(super!) linear slowdown of parallel builds on 40 core machine
I'm seeing slowdowns in parallel builds of a (simple!!) 6 module project when I
build it on a 40 core server that I'm using for work. For any given ghc invocation
with -jn, once n>10, I start to see a super-linear slow down as a function of n,
here are some basic numbers,
| compile time | |
|---|---|
| -j1 | 0m2.693s |
| -j4 | 0m2.507s |
| -j10 | 0m2.763s |
| -j25 | 0m12.634s |
| -j30 | 0m39.154s |
| -j40 | 0m57.511s |
| -j60 | 2m21.821s |
These timings are another 2-4x worse if ghc is invoked indirectly via cabal-install / Setup.hs
According to the linux utility latencytop, 100% of ghc's cpu time was spent on user-space lock contention when I did the -j40 invocation.

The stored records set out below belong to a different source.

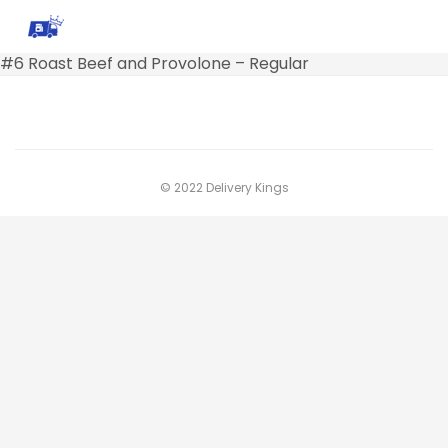
#6 Roast Beef and Provolone – Regular
© 2022 Delivery Kings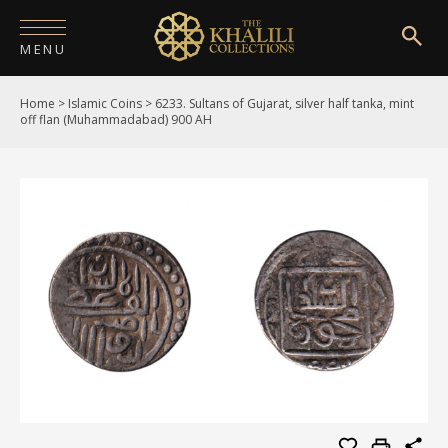
MENU
Home
>
Islamic Coins
>
6233. Sultans of Gujarat, silver half tanka, mint
HOME
off flan (Muhammadabad) 900 AH
ABOUT
COLLECTIONS
PUBLICATIONS
SHOP
EXHIBITIONS
DIGITISATION
NEWS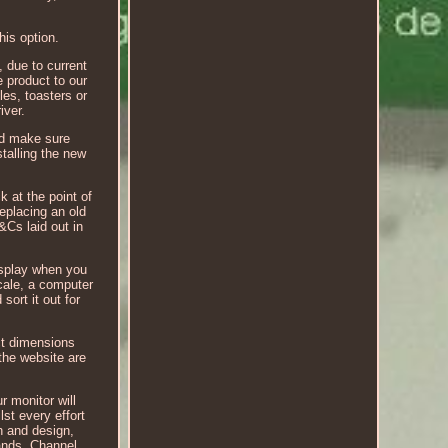
his option.
, due to current
e product to our
les, toasters or
iver.
nd make sure
stalling the new
k at the point of
replacing an old
&Cs laid out in
display when you
cale, a computer
sort it out for
ct dimensions
the website are
r monitor will
st every effort
h and design,
lands, Channel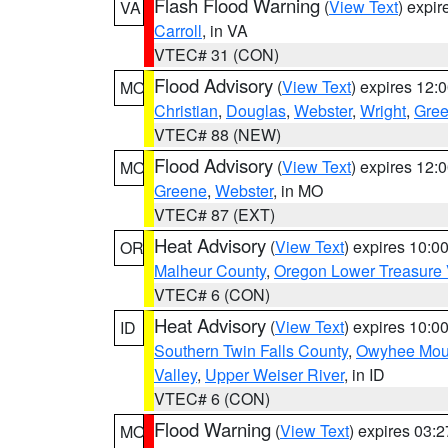
Flash Flood Warning
(
View Text
) expi
VA
Carroll
, in VA
VTEC# 31 (CON)
Flood Advisory
(
View Text
) expires 12
MO
Christian
,
Douglas
,
Webster
,
Wright
,
Gre
VTEC# 88 (NEW)
Flood Advisory
(
View Text
) expires 12
MO
Greene
,
Webster
, in MO
VTEC# 87 (EXT)
Heat Advisory
(
View Text
) expires 10:
OR
Malheur County
,
Oregon Lower Treasure 
VTEC# 6 (CON)
Heat Advisory
(
View Text
) expires 10:
ID
Southern Twin Falls County
,
Owyhee Mou
Valley
,
Upper Weiser River
, in ID
VTEC# 6 (CON)
Flood Warning
(
View Text
) expires 03:
MO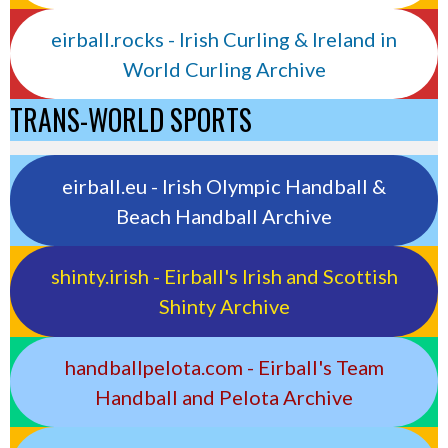
eirball.rocks - Irish Curling & Ireland in
World Curling Archive
TRANS-WORLD SPORTS
eirball.eu - Irish Olympic Handball &
Beach Handball Archive
shinty.irish - Eirball's Irish and Scottish
Shinty Archive
handballpelota.com - Eirball's Team
Handball and Pelota Archive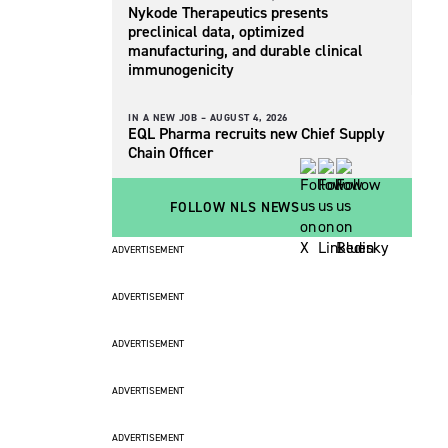
Nykode Therapeutics presents
preclinical data, optimized
manufacturing, and durable clinical
immunogenicity
IN A NEW JOB –
AUGUST 4, 2026
EQL Pharma recruits new Chief Supply
Chain Officer
FOLLOW NLS NEWS
ADVERTISEMENT
ADVERTISEMENT
ADVERTISEMENT
ADVERTISEMENT
ADVERTISEMENT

The timing in the -j40 case stayed the same even when ghc was also passed -O0 (and -fforce-recomp to ensure it did the same )
A bit of experimentation makes me believe that *any* cabalized project on a 40 core machine will exhibit this performance issue.
cabal clean
cabal configure --ghc-options="-j"
cabal build -j1
should be enough to trigger the lock contention.
That said, I'll try to cook up a minimal repro that i can share the source for post haste.